Photo: John McCormick/Shutterstock

5. Grand Island, Michigan — Lake Superior

It seems odd to suggest that anyone go to Michigan in the winter for anything other than a hockey game or a Bob Seger concert, but the ice caves along the shore of Grand Island are some of the most spectacular feats of nature one can see in colder months. The blue-and-green crystalline caves seem almost artificial in their precision and require a treacherous journey across a bay in Superior to reach. Even if you’re not into frozen fun, Grand Island can be just as beautiful in the summer, full of pebble-lined beaches along the Pictured Rocks National Lakeshore. If you want to go, though, plan ahead. This slice of mild-weathered paradise only allows 10,000 visitors per year.

Photo: Antler Photography/Shutterstock

6. Manitoulin Island, Ontario — Lake Huron

This massive island covers over 1,000-square miles and is one of the world’s largest islands situated in a lake. It’s like its own geographical region, with four rivers and 100 lakes, which have islands within an island. The best view of it all is on the Cup and Saucer trail, where seven miles of trail roll along 200-foot cliffs with sweeping vistas of the island. Manitoulin is also full of beaches and lakes, with plenty of deep wilderness kayaking and wildlife encounters. Getting here can be part of the adventure, as well, given that along with ferry and airplane service you can reach the island via the historic Little Current Swing Bridge.

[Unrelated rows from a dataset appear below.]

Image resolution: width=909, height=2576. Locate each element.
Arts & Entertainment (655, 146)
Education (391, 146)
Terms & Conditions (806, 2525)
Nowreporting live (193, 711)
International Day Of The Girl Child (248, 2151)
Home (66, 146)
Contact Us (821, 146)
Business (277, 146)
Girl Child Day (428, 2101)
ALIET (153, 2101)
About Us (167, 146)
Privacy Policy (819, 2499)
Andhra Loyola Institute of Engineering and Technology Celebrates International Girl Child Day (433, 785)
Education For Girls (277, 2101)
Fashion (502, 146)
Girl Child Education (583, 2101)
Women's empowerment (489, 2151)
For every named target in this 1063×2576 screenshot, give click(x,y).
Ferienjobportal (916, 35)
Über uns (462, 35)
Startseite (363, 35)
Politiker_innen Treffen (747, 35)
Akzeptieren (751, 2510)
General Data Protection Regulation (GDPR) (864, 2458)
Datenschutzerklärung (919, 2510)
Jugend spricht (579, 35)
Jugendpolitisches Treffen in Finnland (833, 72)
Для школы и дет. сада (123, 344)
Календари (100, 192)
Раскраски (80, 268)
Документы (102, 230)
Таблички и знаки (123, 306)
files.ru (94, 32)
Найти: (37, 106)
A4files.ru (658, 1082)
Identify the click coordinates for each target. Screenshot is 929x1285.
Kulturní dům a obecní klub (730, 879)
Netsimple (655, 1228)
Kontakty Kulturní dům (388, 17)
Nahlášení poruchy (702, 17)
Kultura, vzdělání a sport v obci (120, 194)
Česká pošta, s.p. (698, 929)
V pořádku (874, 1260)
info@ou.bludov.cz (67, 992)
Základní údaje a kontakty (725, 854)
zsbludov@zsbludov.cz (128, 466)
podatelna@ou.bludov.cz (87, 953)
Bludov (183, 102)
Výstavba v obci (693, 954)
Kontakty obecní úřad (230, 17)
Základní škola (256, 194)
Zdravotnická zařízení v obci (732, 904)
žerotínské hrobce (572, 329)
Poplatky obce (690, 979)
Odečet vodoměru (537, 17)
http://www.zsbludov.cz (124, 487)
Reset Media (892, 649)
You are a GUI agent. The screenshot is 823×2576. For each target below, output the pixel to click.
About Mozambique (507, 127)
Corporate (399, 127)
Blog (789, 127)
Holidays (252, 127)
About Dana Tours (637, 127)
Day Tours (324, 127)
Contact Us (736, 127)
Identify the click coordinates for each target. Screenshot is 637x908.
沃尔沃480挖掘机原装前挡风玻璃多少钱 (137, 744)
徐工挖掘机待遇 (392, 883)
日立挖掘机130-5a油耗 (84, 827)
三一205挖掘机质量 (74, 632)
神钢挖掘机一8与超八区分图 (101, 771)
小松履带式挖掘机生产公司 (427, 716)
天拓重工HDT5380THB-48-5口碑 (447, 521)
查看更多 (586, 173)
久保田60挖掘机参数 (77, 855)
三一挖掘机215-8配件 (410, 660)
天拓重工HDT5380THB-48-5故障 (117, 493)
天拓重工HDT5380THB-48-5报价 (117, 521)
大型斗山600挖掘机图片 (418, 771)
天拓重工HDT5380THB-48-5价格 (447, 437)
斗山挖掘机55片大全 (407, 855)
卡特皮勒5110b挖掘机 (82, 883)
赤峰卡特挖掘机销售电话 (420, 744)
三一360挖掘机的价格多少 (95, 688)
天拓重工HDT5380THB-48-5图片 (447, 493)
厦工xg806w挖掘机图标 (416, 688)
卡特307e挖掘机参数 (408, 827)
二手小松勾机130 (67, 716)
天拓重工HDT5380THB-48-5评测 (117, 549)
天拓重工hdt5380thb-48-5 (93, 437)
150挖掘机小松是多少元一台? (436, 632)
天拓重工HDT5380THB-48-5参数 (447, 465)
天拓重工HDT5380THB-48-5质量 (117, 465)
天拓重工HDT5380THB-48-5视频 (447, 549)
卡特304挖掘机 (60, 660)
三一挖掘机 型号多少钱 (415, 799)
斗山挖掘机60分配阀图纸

Photo: SF photo/Shutterstock

7. Pelee Island, Ontario — Lake Erie

Here’s some bar trivia: Over half of the states in the US lie north of this island, the southernmost populated point in Canada. You’ll pass it on a ferry ride from Sandusky, Ohio, to South Bass Island; it’s hard to miss since it’s the largest island in the lake. The weather here is very un-Canadian, though, and the warm weather has made it a surprising destination for wine tasting. It sits at a similar latitude as Rioja, Porto, and Tuscany, and the largest estate winery in Canada is located here at the 550-acre Pelee Island Winery. Its mid-continental location also makes it a popular spot for migratory birds, and the birders who love them. Fall and winter bring loads of pheasant hunters, as well.

Photo: Jean Faucett/Shutterstock

8. Apostle Islands, Wisconsin — Lake Superior

It’s hard to nail down just one of the 22 islands that make up the Apostle Islands National Lakeshore, though the largest one — Madeline — makes a good jumping off point to explore the others, full of golden-sand beaches backed by deep-green forests. But any trip to the Apostle Islands has to include boat trips to the sea caves. These stone cliffs are some of the most fascinating formations in America, and nearby you’ll find the lakes’ best scuba diving in caves underwater. If you’re into thick wetsuit diving, the Apostle Islands also have some notable shipwreck dives, plus eight lighthouses and 240 species of migratory birds.

9. Wolfe Island, Ontario — Lake Ontario

Though it is sadly not awash in cream-based spicy condiments, the largest of the Thousand Islands is home to the Big Sandy Bay Management Area where sand dunes and marshes play host to dozens of protected species of plants and animals. No cars are allowed in the area, meaning nature walks here feel like a step into the wild with a big, sandy lake beach at the end. The island is also home to one of Canada’s most popular corn mazes in the charming little town of Marysville, and it hosts the annual Wolfe Island Music Festival during summer.